= Beginning of Section =

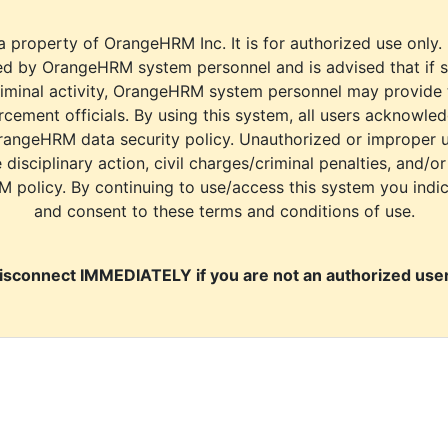
a property of OrangeHRM Inc. It is for authorized use only.
d by OrangeHRM system personnel and is advised that if s
riminal activity, OrangeHRM system personnel may provide
cement officials. By using this system, all users acknowle
rangeHRM data security policy. Unauthorized or improper 
e disciplinary action, civil charges/criminal penalties, and/o
M policy. By continuing to use/access this system you indi
and consent to these terms and conditions of use.
isconnect IMMEDIATELY if you are not an authorized user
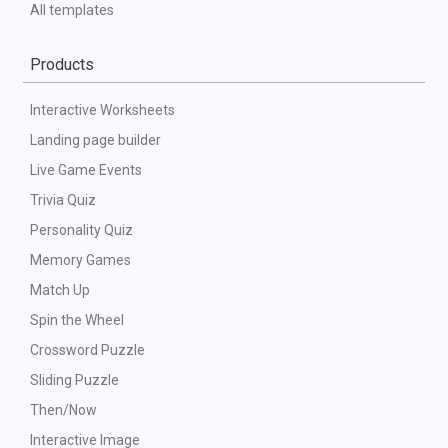
All templates
Products
Interactive Worksheets
Landing page builder
Live Game Events
Trivia Quiz
Personality Quiz
Memory Games
Match Up
Spin the Wheel
Crossword Puzzle
Sliding Puzzle
Then/Now
Interactive Image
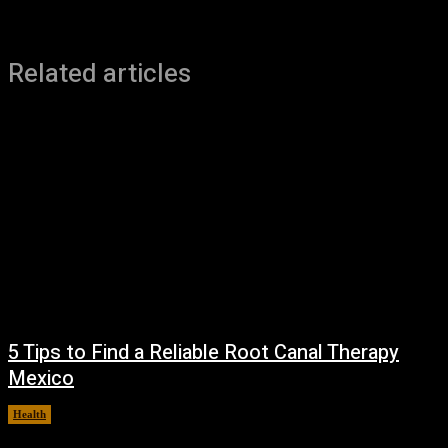
Related articles
5 Tips to Find a Reliable Root Canal Therapy
Mexico
Health
August 3, 2026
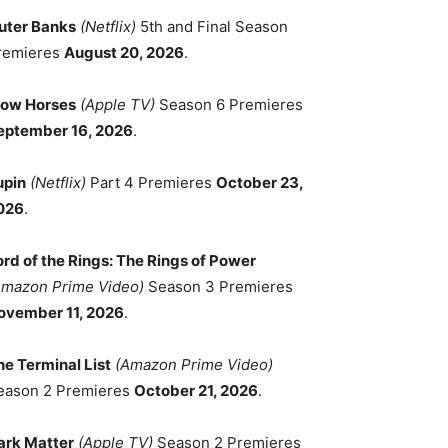
uter Banks
(Netflix)
5th and Final Season
remieres
August 20, 2026
.
low Horses
(Apple TV)
Season 6 Premieres
eptember 16, 2026
.
upin
(Netflix)
Part 4 Premieres
October 23,
026
.
ord of the Rings: The Rings of Power
Amazon Prime Video)
Season 3 Premieres
ovember 11, 2026
.
he Terminal List
(Amazon Prime Video)
eason 2 Premieres
October 21, 2026
.
ark Matter
(Apple TV)
Season 2 Premieres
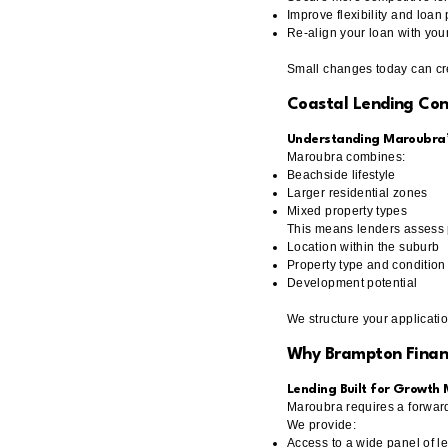
Improve flexibility and loa
Re-align your loan with your
Small changes today can cre
Coastal Lending Con
Understanding Maroubra’s
Maroubra combines:
Beachside lifestyle
Larger residential zones
Mixed property types
This means lenders assess p
Location within the suburb
Property type and condition
Development potential
We structure your applicatio
Why Brampton Finan
Lending Built for Growth
Maroubra requires a forward
We provide:
Access to a wide panel of l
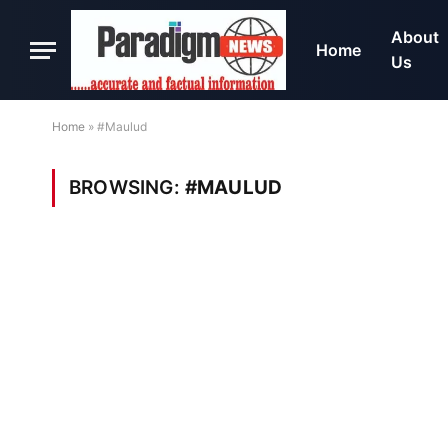
About
Home
Us
Home
»
#Maulud
BROWSING:
#MAULUD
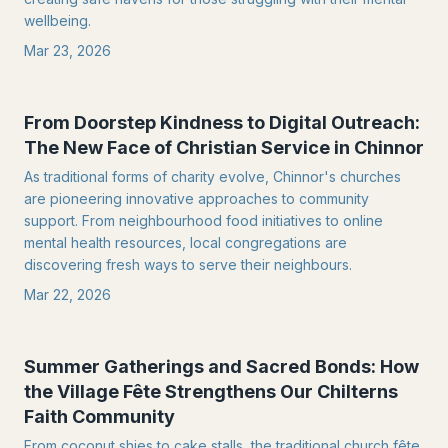
wellbeing.
Mar 23, 2026
From Doorstep Kindness to Digital Outreach:
The New Face of Christian Service in Chinnor
As traditional forms of charity evolve, Chinnor's churches
are pioneering innovative approaches to community
support. From neighbourhood food initiatives to online
mental health resources, local congregations are
discovering fresh ways to serve their neighbours.
Mar 22, 2026
Summer Gatherings and Sacred Bonds: How
the Village Fête Strengthens Our Chilterns
Faith Community
From coconut shies to cake stalls, the traditional church fête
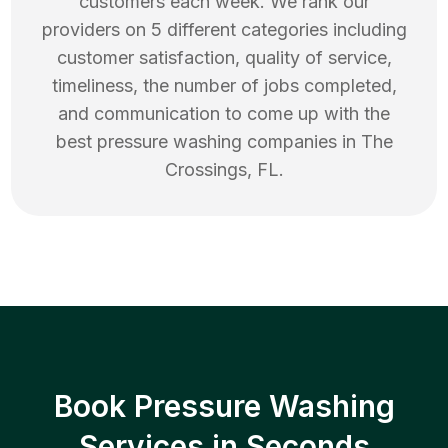
customers each week. We rank our
providers on 5 different categories including
customer satisfaction, quality of service,
timeliness, the number of jobs completed,
and communication to come up with the
best
pressure washing
companies in
The
Crossings
,
FL
.
Book Pressure Washing
Services in Seconds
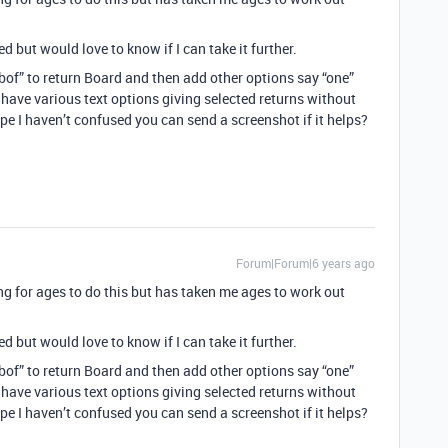
 but would love to know if I can take it further.
bof” to return Board and then add other options say “one”
 have various text options giving selected returns without
pe I haven’t confused you can send a screenshot if it helps?
Forum|Forum|6 years ago
ng for ages to do this but has taken me ages to work out
 but would love to know if I can take it further.
bof” to return Board and then add other options say “one”
 have various text options giving selected returns without
pe I haven’t confused you can send a screenshot if it helps?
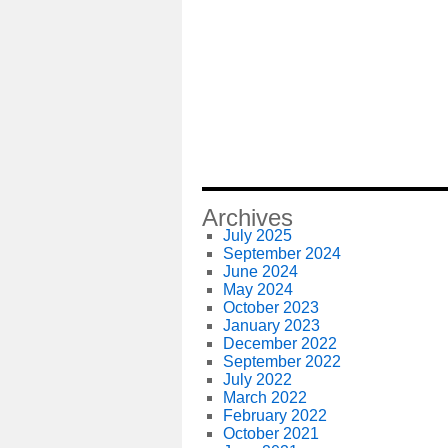
Archives
July 2025
September 2024
June 2024
May 2024
October 2023
January 2023
December 2022
September 2022
July 2022
March 2022
February 2022
October 2021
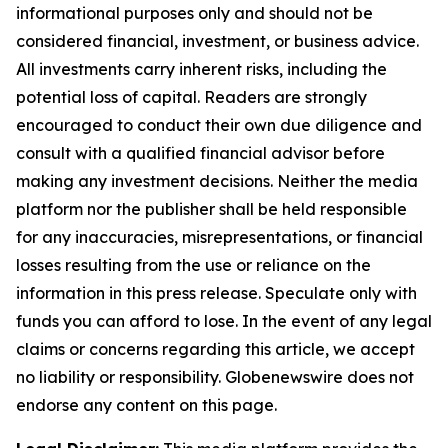
informational purposes only and should not be
considered financial, investment, or business advice.
All investments carry inherent risks, including the
potential loss of capital. Readers are strongly
encouraged to conduct their own due diligence and
consult with a qualified financial advisor before
making any investment decisions. Neither the media
platform nor the publisher shall be held responsible
for any inaccuracies, misrepresentations, or financial
losses resulting from the use or reliance on the
information in this press release. Speculate only with
funds you can afford to lose. In the event of any legal
claims or concerns regarding this article, we accept
no liability or responsibility. Globenewswire does not
endorse any content on this page.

= End of Section =

WHAT NEEDS TO BE DONE: Each record above must be retyped exactly, minus its pictures.

COMPLETED EXERCISE:
a property of OrangeHRM Inc. It is for authorized use only.
d by OrangeHRM system personnel and is advised that if s
riminal activity, OrangeHRM system personnel may provide
cement officials. By using this system, all users acknowle
rangeHRM data security policy. Unauthorized or improper 
e disciplinary action, civil charges/criminal penalties, and/o
M policy. By continuing to use/access this system you indi
and consent to these terms and conditions of use.
isconnect IMMEDIATELY if you are not an authorized user
All templates
Products
Interactive Worksheets
Landing page builder
Live Game Events
Trivia Quiz
Personality Quiz
Memory Games
Match Up
Spin the Wheel
Crossword Puzzle
Sliding Puzzle
Then/Now
Interactive Image
Related articles
5 Tips to Find a Reliable Root Canal Therapy
Mexico
Health
August 3, 2026
uter Banks
(Netflix)
5th and Final Season
remieres
August 20, 2026
.
low Horses
(Apple TV)
Season 6 Premieres
eptember 16, 2026
.
upin
(Netflix)
Part 4 Premieres
October 23,
026
.
ord of the Rings: The Rings of Power
Amazon Prime Video)
Season 3 Premieres
ovember 11, 2026
.
he Terminal List
(Amazon Prime Video)
eason 2 Premieres
October 21, 2026
.
ark Matter
(Apple TV)
Season 2 Premieres
Improve flexibility and loa
Re-align your loan with your
Small changes today can cre
Coastal Lending Con
Understanding Maroubra’s
Maroubra combines:
Beachside lifestyle
Larger residential zones
Mixed property types
This means lenders assess p
Location within the suburb
Property type and condition
Development potential
We structure your applicatio
Why Brampton Finan
Lending Built for Growth
Maroubra requires a forward
We provide:
Access to a wide panel of l
About
Home
Us
Home
»
#Maulud
BROWSING:
#MAULUD
wellbeing.
Mar 23, 2026
From Doorstep Kindness to Digital Outreach:
The New Face of Christian Service in Chinnor
As traditional forms of charity evolve, Chinnor's churches
are pioneering innovative approaches to community
support. From neighbourhood food initiatives to online
mental health resources, local congregations are
discovering fresh ways to serve their neighbours.
Mar 22, 2026
Summer Gatherings and Sacred Bonds: How
the Village Fête Strengthens Our Chilterns
Faith Community
From coconut shies to cake stalls, the traditional church fête
customers each week. We rank our
providers on 5 different categories including
customer satisfaction, quality of service,
timeliness, the number of jobs completed,
and communication to come up with the
best
pressure washing
companies in
The
Crossings
,
FL
.
Book Pressure Washing
Services in Seconds
 but would love to know if I can take it further.
bof” to return Board and then add other options say “one”
 have various text options giving selected returns without
pe I haven’t confused you can send a screenshot if it helps?
Forum|Forum|6 years ago
ng for ages to do this but has taken me ages to work out
 but would love to know if I can take it further.
bof” to return Board and then add other options say “one”
 have various text options giving selected returns without
pe I haven’t confused you can send a screenshot if it helps?
Archives
July 2025
September 2024
June 2024
May 2024
October 2023
January 2023
December 2022
September 2022
July 2022
March 2022
February 2022
October 2021
informational purposes only and should not be
considered financial, investment, or business advice.
All investments carry inherent risks, including the
potential loss of capital. Readers are strongly
encouraged to conduct their own due diligence and
consult with a qualified financial advisor before
making any investment decisions. Neither the media
platform nor the publisher shall be held responsible
for any inaccuracies, misrepresentations, or financial
losses resulting from the use or reliance on the
information in this press release. Speculate only with
funds you can afford to lose. In the event of any legal
claims or concerns regarding this article, we accept
no liability or responsibility. Globenewswire does not
endorse any content on this page.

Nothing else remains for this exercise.